Живописец душ (Фальконес де Сьерра) - страница 371

– Да. Твоя мама получилась такая же красивая, как сейчас.

Эмма не хотела смотреть на Далмау, она опустила взгляд на стол. Но в глаза бросились руки Далмау, теперь мозолистые, поцарапанные, в порезах. Они на миг напомнили Эмме руки ее каменщика, пусть и не были такими большими и сильными. Работа Далмау походила на труд Антонио: сносить дома, перетаскивать камни в повозки; как тут не испортишь рук. Он зарабатывал мало, это Эмме было известно, однако Далмау не жаловался. Ему хватало для счастья этих обедов по воскресеньям, его работы, живописи… его вклада в борьбу рабочих, да еще для отрады время от времени – перепихона с соседками-шалавами. Эмма вдруг разозлилась на этих двух баб, которых даже не знала в лицо, но быстро обуздала себя: какая ей разница. А вот изрезанные руки Далмау – проблема: вдруг это помешает ему написать картину.

Ничего подобного не случилось, и Далмау вручил Народному дому вторую картину, такую же, по мнению многих критиков, великолепную, как и первая: в ней тоже пылало здание, предназначенное для культа, на этот раз монастырь, и братия в ужасе бежала от народа, восставшего с оружием в руках.

– Огонь – основной мотив в двух первых картинах, и не сомневайтесь, что он повторится и в третьей, – так начал Далмау речь, которую его попросили произнести экспромтом в Народном доме. Он боялся, что не сможет говорить, но вдруг убедился, что неуверенность и нервная дрожь покинули его и спазм не сжимает горло. Он взглянул на картину.
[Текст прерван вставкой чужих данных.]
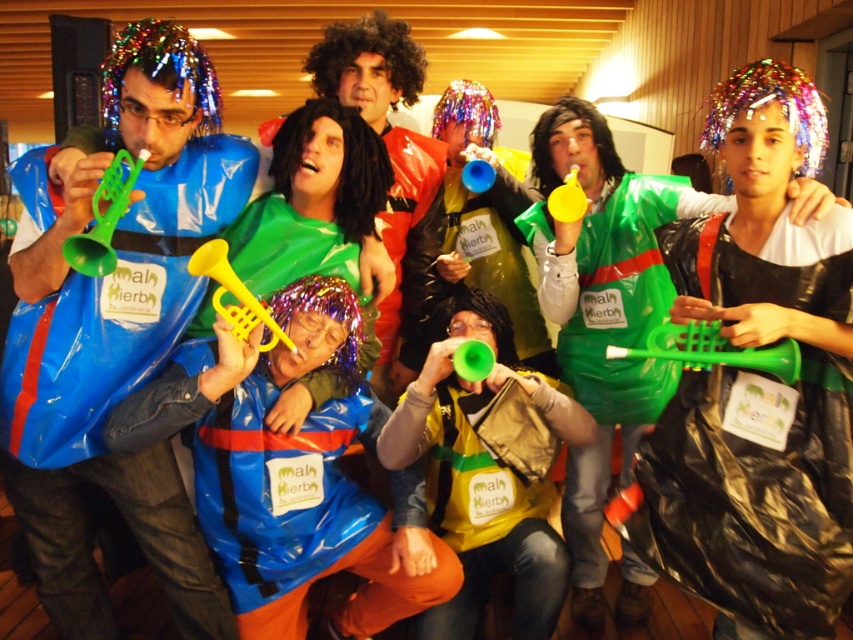 Is green plastic bag at center taller than green plastic trumpet at left?

Indeed, green plastic bag at center has a greater height compared to green plastic trumpet at left.

Can you confirm if green plastic bag at center is thinner than green plastic trumpet at left?

Incorrect, green plastic bag at center's width is not less than green plastic trumpet at left's.

This screenshot has width=853, height=640. What are the coordinates of `green plastic bag at center` in the screenshot? It's located at (608, 332).

Who is more distant from viewer, [508,291] or [450,104]?

Point [450,104]

Does green matte plastic bag at center have a lesser height compared to sparkly multicolored wig at center?

No.

Between point (515, 244) and point (477, 128), which one is positioned behind?

The point (477, 128) is more distant.

I want to click on green matte plastic bag at center, so click(471, 266).

Between green matte plastic bag at center and green plastic trumpet at lower right, which one appears on the left side from the viewer's perspective?

Positioned to the left is green matte plastic bag at center.

Who is more distant from viewer, (434,252) or (767,358)?

Point (434,252)

Describe the element at coordinates (471, 266) in the screenshot. I see `green matte plastic bag at center` at that location.

Locate an element on the screen. Image resolution: width=853 pixels, height=640 pixels. green matte plastic bag at center is located at coordinates (471, 266). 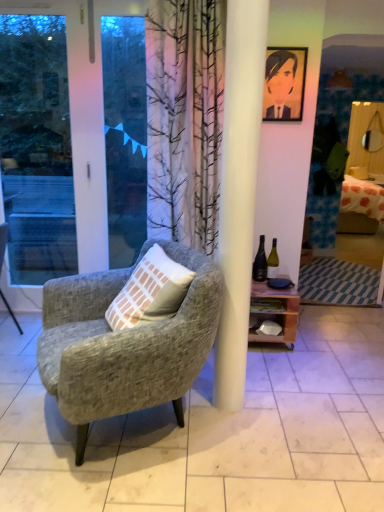 Question: Considering the positions of textured gray armchair at center, the 2th chair in the left-to-right sequence, and wooden at right in the image, is textured gray armchair at center, the 2th chair in the left-to-right sequence, bigger or smaller than wooden at right?

Choices:
 (A) small
 (B) big

Answer: (B)

Question: Which is correct: textured gray armchair at center, acting as the first chair starting from the right, is inside wooden at right, or outside of it?

Choices:
 (A) inside
 (B) outside

Answer: (B)

Question: Considering the real-world distances, which object is closest to the transparent glass window at left?

Choices:
 (A) wooden at right
 (B) textured gray armchair at center, acting as the first chair starting from the right
 (C) green glass bottle at center-right, the first bottle from the left
 (D) textured gray armchair at left, which ranks as the 1th chair in left-to-right order
 (E) transparent glass door at left

Answer: (C)

Question: Which is nearer to the transparent glass door at left?

Choices:
 (A) matte black portrait at upper right
 (B) transparent glass window at left
 (C) white glass bottle at right, the 2th bottle from the left
 (D) green glass bottle at center-right, the first bottle from the left
 (E) wooden at right

Answer: (B) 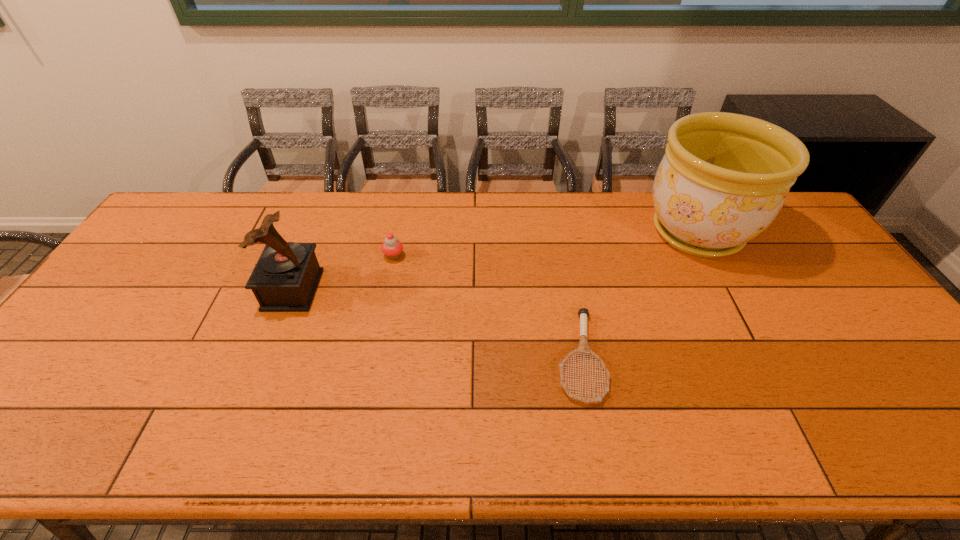 I want to click on free point between the flowerpot and the leftmost object, so click(x=494, y=261).

You are a GUI agent. You are given a task and a screenshot of the screen. Output one action in this format:
    pyautogui.click(x=<x>, y=<y>)
    Task: Click on the empty space that is in between the phonograph_record and the tallest object
    
    Given the screenshot: What is the action you would take?
    pyautogui.click(x=494, y=261)

Locate an element on the screen. This screenshot has height=540, width=960. free space between the rightmost object and the nearest object is located at coordinates (638, 294).

Locate an element on the screen. vacant region between the tennis racket and the third tallest object is located at coordinates (487, 306).

You are a GUI agent. You are given a task and a screenshot of the screen. Output one action in this format:
    pyautogui.click(x=<x>, y=<y>)
    Task: Click on the empty location between the rightmost object and the cupcake
    
    Given the screenshot: What is the action you would take?
    pyautogui.click(x=545, y=244)

This screenshot has height=540, width=960. What are the coordinates of `free space between the third object from right to left and the flowerpot` in the screenshot? It's located at (545, 244).

In order to click on vacant region between the phonograph_record and the rightmost object in this screenshot , I will do `click(494, 261)`.

At what (x,y) coordinates should I click in order to perform the action: click on vacant area that lies between the cupcake and the shortest object. Please return your answer as a coordinate pair (x, y). Looking at the image, I should click on (487, 306).

Select which object is the second closest to the flowerpot. Please provide its 2D coordinates. Your answer should be formatted as a tuple, i.e. [(x, y)], where the tuple contains the x and y coordinates of a point satisfying the conditions above.

[(392, 248)]

What are the coordinates of `object that is the third closest to the cupcake` in the screenshot? It's located at (724, 178). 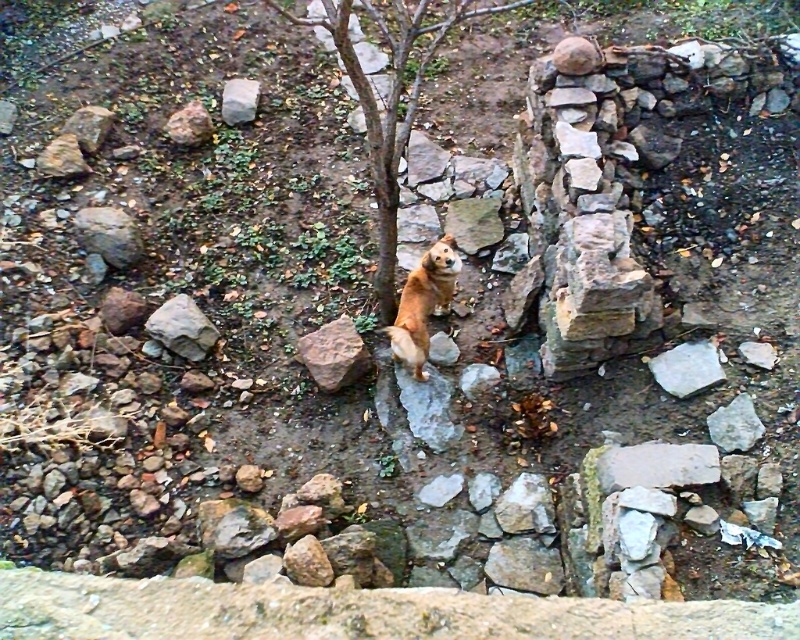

Вот в чем его сила, вот откуда берется уверенность в себе. – Мы должны показать попам, которые пугают паству, грозят ей вечным огнем, что на самом деле нет другого ада, кроме того, где страдаем мы, в нищете, работая на износ, в ужасающих условиях за скудную, унизительную плату; когда дети наши болеют, а денег не хватает на еду и лекарства.

Люди, собравшиеся в зале Народного дома, слушали его чуть ли не в благоговейном молчании. Эмма, на этот раз среди толпы, дрожала от избытка чувств, горло перехватило, и слезы выступили на глазах, но она тотчас же с силой, даже с какой-то яростью смахнула их рукавом блузки, как обидную слабость. Хосефа ласково взяла ее под руку и притянула к себе. Далмау продолжал:

– Этого ада, где мы страдаем, не могут и не должны избежать богачи, буржуи и попы с их молебнами и мессами.

Зал разразился восторженным воплем. Хосефа крепко обняла Эмму, а Далмау сам удивился гневному напору и суровости собственной речи. Но то был его триумф: крики и рукоплескания простых рабочих заставляли забыть о картине, которую дон Мануэль отправил на помойку, о преследовании католиков-консерваторов, обо всех оскорблениях, что нанесли ему эти люди. Здесь его место, здесь он среди своих. Он поздно это понял, но бурные поздравления лидеров новой республиканской партии, основанной Леррусом, который на данный момент скрывался в Аргентине, его окончательно убедили. Далмау взглянул на мать и на Эмму, которые, обнявшись, стояли внизу, в толпе, и улыбнулся им.